Smart transportation is rapidly expanding as companies and consumers look to green solutions and new technologies like electric vehicles (EVs) and self-driving cars. At present, the Kensho Smart Mobility ETF has a relatively broad remit: as of 15 June, automobile manufacturers account for a 19.38% weighting in the fund, followed by semiconductors (16.60%), automotive parts and equipment (13.91%), passenger ground transportation (98.45%) and electronic equipment (7.60%).

Areas with smaller allocations include aerospace, defence and cargo ground transportation, among others. Geographically, the US represents a majority 80.52% stake, followed by Hong Kong, Japan and China, with 5.15%, 4.07% and 2.85%, respectively.

Top holdings Nvidia and Vontier leap upwards

The HAIL fund’s top holding, Nvidia [NVDA], makes up 2.63% of the portfolio value as of 15 June. The NVDA share price has skyrocketed 192.2% year-to-date to 16 June, with artificial intelligence (AI) technology driving demand for its graphics processing units. In May, Nvidia became the first chip stock to top a $1trn market cap, albeit briefly.

Some experts believe the Nvidia share price is overheated. Long-term investor Edmond de Rothschild Asset Management recently reduced its bets on the company as an overweight prospect, according to Bloomberg. Global chief investment officer Benjamin Melman said its position on Nvidia is now “far smaller”.

The second-largest holding in the HAIL fund is global industrial technology firm Vontier [VNT], with a 2.50% weighting as of 15 June. Vontier owns brands including Teletrac Navman, which offers software solutions for GPS fleet tracking. On 6 June, Vontier announced Shell [SHEL.L] has selected it to implement its iNFX payment system across 13,000 service stations through the end of next year.

In February Vontier announced positive first quarter 2023 results, with sales of $776m up 4% year-over-year. Vontier stock has risen 63.4% year-to-date, and is flat over the past week.

Theme outlook positive overall

Despite stellar performances from Nvidia and Vontier, their relatively small weightings in HAIL have translated to limited impact on overall performance.
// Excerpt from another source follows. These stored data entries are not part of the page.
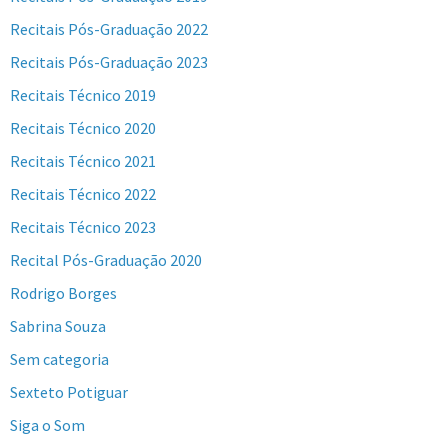
Recitais Pós-Graduação 2022
Recitais Pós-Graduação 2023
Recitais Técnico 2019
Recitais Técnico 2020
Recitais Técnico 2021
Recitais Técnico 2022
Recitais Técnico 2023
Recital Pós-Graduação 2020
Rodrigo Borges
Sabrina Souza
Sem categoria
Sexteto Potiguar
Siga o Som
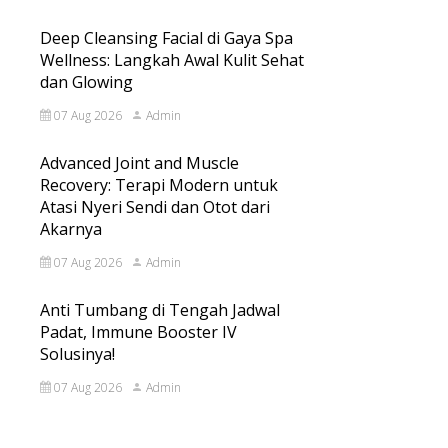
Deep Cleansing Facial di Gaya Spa
Wellness: Langkah Awal Kulit Sehat
dan Glowing
07 Aug 2026
Admin
Advanced Joint and Muscle
Recovery: Terapi Modern untuk
Atasi Nyeri Sendi dan Otot dari
Akarnya
07 Aug 2026
Admin
Anti Tumbang di Tengah Jadwal
Padat, Immune Booster IV
Solusinya!
07 Aug 2026
Admin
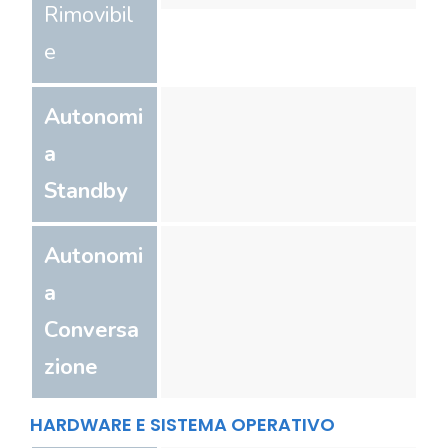
Rimovibil
e
Autonomi
a
Standby
Autonomi
a
Conversa
zione
HARDWARE E SISTEMA OPERATIVO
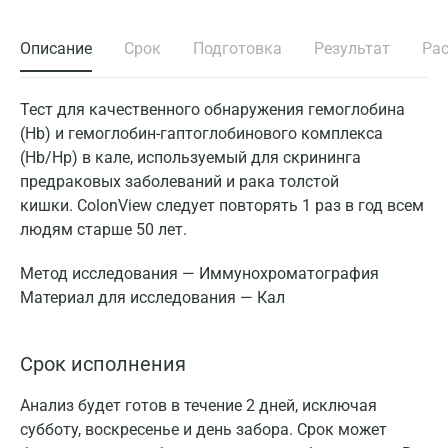
Описание
Срок
Подготовка
Результат
Ра
Тест для качественного обнаружения гемоглобина
(Hb) и гемоглобин-гаптоглобинового комплекса
(Hb/Hp) в кале, используемый для скрининга
предраковых заболеваний и рака толстой
кишки. ColonView следует повторять 1 раз в год всем
людям старше 50 лет.
Метод исследования — Иммунохроматография
Материал для исследования — Кал
Срок исполнения
Анализ будет готов в течение 2 дней, исключая
субботу, воскресенье и день забора. Срок может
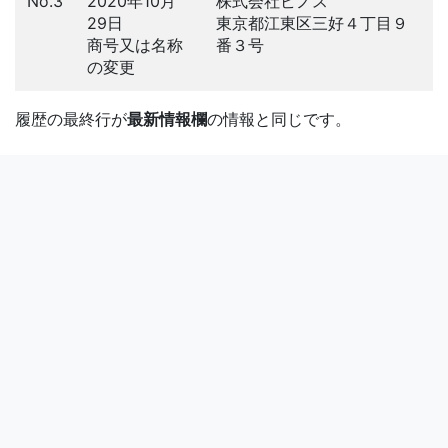
No.3
2020年10月
株式会社ビノス
29日
東京都江東区三好４丁目９
商号又は名称
番３号
の変更
履歴の最終行が
最新情報欄
の情報と同じです。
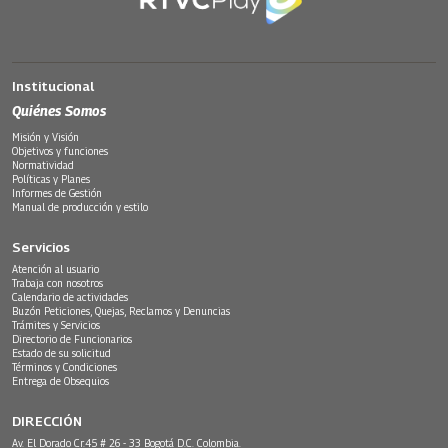
Institucional
Quiénes Somos
Misión y Visión
Objetivos y funciones
Normatividad
Políticas y Planes
Informes de Gestión
Manual de producción y estilo
Servicios
Atención al usuario
Trabaja con nosotros
Calendario de actividades
Buzón Peticiones, Quejas, Reclamos y Denuncias
Trámites y Servicios
Directorio de Funcionarios
Estado de su solicitud
Términos y Condiciones
Entrega de Obsequios
DIRECCIÓN
Av. El Dorado Cr.45 # 26 - 33 Bogotá D.C. Colombia.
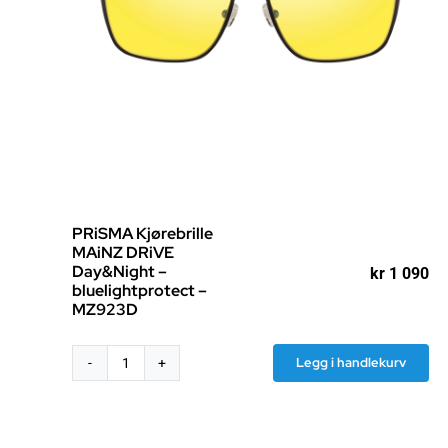
PRiSMA Kjørebrille
MAiNZ DRiVE
Day&Night –
kr
1 090
bluelightprotect –
MZ923D
Legg i handlekurv
PRiSMA
Kjørebrille
MAiNZ
DRiVE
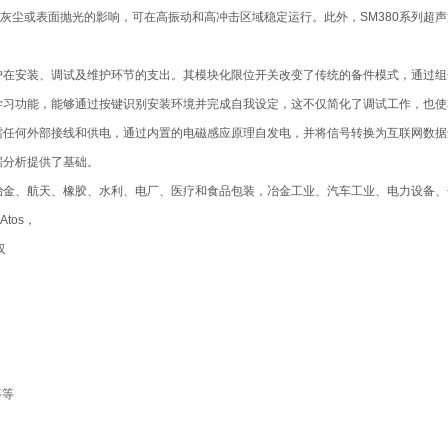
、灰尘或表面抛光的影响，可在高振动和高冲击区域稳定运行。此外，SM380系列超声
户在安装、调试及维护环节的支出。其模块化限位开关改变了传统的备件模式，通过组
学习功能，能够通过按键识别安装环境并完成自我设定，这不仅简化了调试工作，也使
需任何外部接线和供电，通过内置的电磁感应原理自发电，并将信号转换为互联网数
据分析提供了基础。
冶金、航天、橡胶、水利、电厂、医疗和食品包装，冶金工业、汽车工业、电力设备、
Atos，
汉
等等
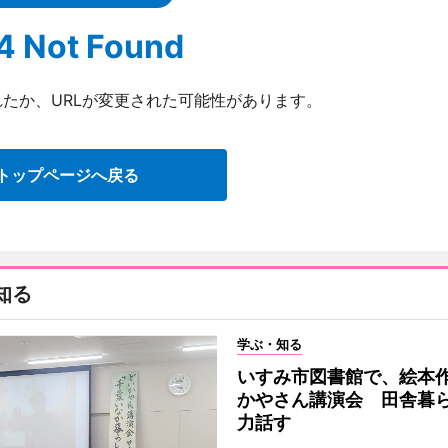
4 Not Found
たか、URLが変更された可能性があります。
トップページへ戻る
知る
学ぶ・知る
いすみ市図書館で、絵本
かやさん講演会 田舎暮
力話す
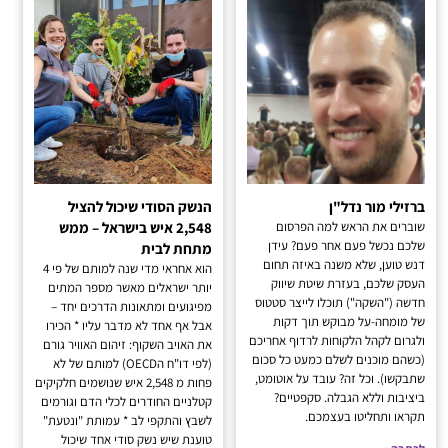
ברזילי מור נדל"ן
הנשק הסודי שיכול להציל
שוברים את הראש למה הפרסום
2,548 איש בישראל – ממש
שלכם נכשל פעם אחר פעם? עידן
מתחת לבית
דנש טוען, שלא משנה באיזה תחום
הוא אחראי מדי שנה למותם של פי 4
העסק שלכם, בעזרת שיטת שיווק
יותר ישראלים מאשר מספר המתים
חדשה ("השקה") תוכלו לייצר סטטוס
מפיגועים ומתאונות הדרכים יחד –
של מומחה-על מבוקש תוך דקות
אבל אף אחד לא מדבר עליו * הכירו
ולגרום לקהל הלקוחות לרדוף אחריכם
את האויב השקוף: זיהום האוויר גורם
(כשהם מוכנים לשלם כמעט כל סכום
(לפי דו"ח הOECD) למותם של לא
שתבקשו). וכל זה? עובד על אוטומט,
פחות מ 2,548 איש שנושמים חלקיקים
ביציבות וללא הגבלה. סקפטיים?
קטלניים החודרים לכלי הדם וגורמים
תקראו ותחליטו בעצמכם.
לשבץ והתקפי לב * עמותת "ונטעת"
טוענת שיש נשק סודי אחד שיכול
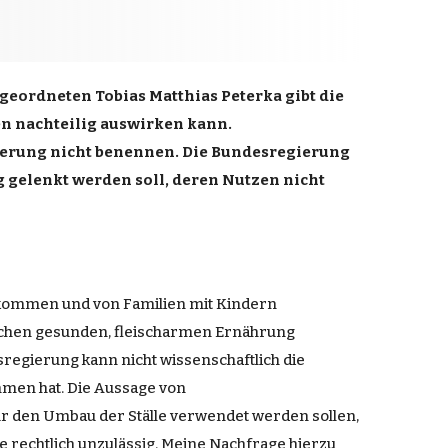
geordneten
Tobias Matthias Peterka gibt die
en
nachteilig auswirken kann.
ierung
nicht benennen.
Die
Bundesregierung
g
gelenkt werden soll, deren
Nutzen
nicht
nkommen und von
Familien
mit
Kindern
ichen gesunden, fleischarmen Ernährung
regierung kann nicht wissenschaftlich die
mmen hat. Die
Aussage
von
ür den
Umbau
der Ställe verwendet werden sollen,
 rechtlich unzul
ässig
.
Meine
Nachfrage
hierzu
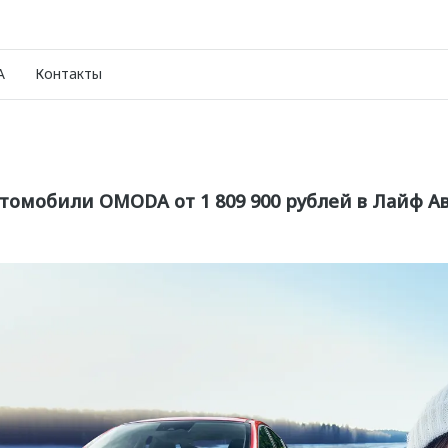
A
Контакты
томобили OMODA от 1 809 900 рублей в Лайф А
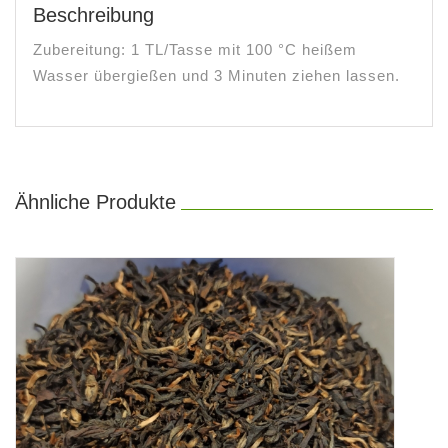
Beschreibung
Zubereitung: 1 TL/Tasse mit 100 °C heißem
Wasser übergießen und 3 Minuten ziehen lassen.
Ähnliche Produkte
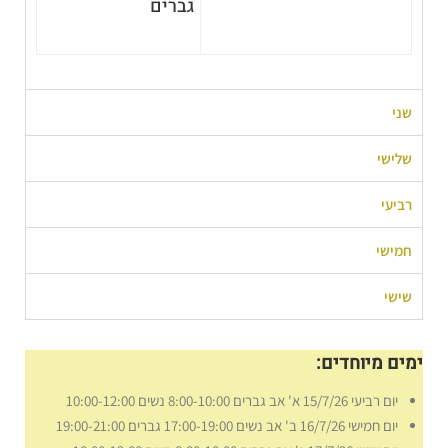
גברים
שני
שלישי
רביעי
חמישי
שישי
ימים מיוחדים:
יום רביעי 15/7/26 א' אב גברים 8:00-10:00 נשים 10:00-12:00
יום חמישי 16/7/26 ב' אב נשים 17:00-19:00 גברים 19:00-21:00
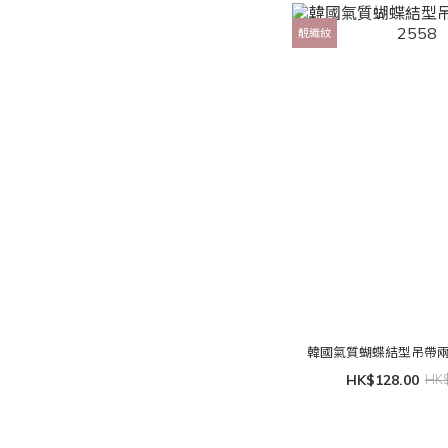
靚織紋
韓國氣質蝴蝶結型吊帶兩著
HK$128.00
HK$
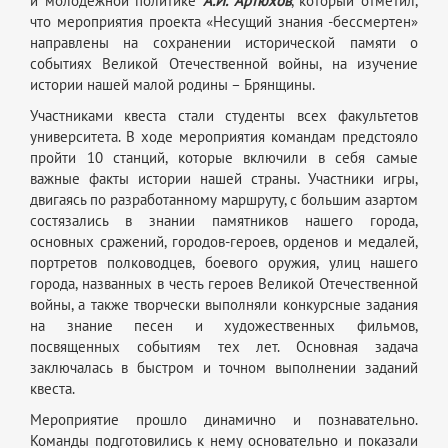
и молодежной политике
А.И. Артюхов
, который отметил,
что мероприятия проекта «Несущий знания -бессмертен»
направлены на сохранении исторической памяти о
событиях Великой Отечественной войны, на изучение
истории нашей малой родины – Брянщины.
Участниками квеста стали студенты всех факультетов
университета. В ходе мероприятия командам предстояло
пройти 10 станций, которые включили в себя самые
важные факты истории нашей страны. Участники игры,
двигаясь по разработанному маршруту, с большим азартом
состязались в знании памятников нашего города,
основных сражений, городов-героев, орденов и медалей,
портретов полководцев, боевого оружия, улиц нашего
города, названных в честь героев Великой Отечественной
войны, а также творчески выполняли конкурсные задания
на знание песен и художественных фильмов,
посвященных событиям тех лет. Основная задача
заключалась в быстром и точном выполнении заданий
квеста.
Мероприятие прошло динамично и познавательно.
Команды подготовились к нему основательно и показали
Like many tech-focused stocks and funds, HAIL has shed more than half its value since its all-time high in 2021. With lending rates at sustained high levels, the brakes could remain on the smart mobility theme as investors continue to shy away from riskier assets.

However, according to a report by Expert Market Research, the smart mobility market is projected to reach $259.3bn by 2026, jumping from $100.2bn in 2020, and is expected to grow at a CAGR of 17.18% from 2023–2028. This could indicate further gains for the S&P Kensho Smart Mobility ETF as well.

According to the TipRanks, based on ratings from 646 Wall Street analysts, the consensus is currently to ‘hold’ on the ETF. By contrast, the average 12-month target price of $42.80 would represent a 28.3% increase from the fund’s latest close of $33.36 on 16 June.

Disclaimer Past performance is not a reliable indicator of future results.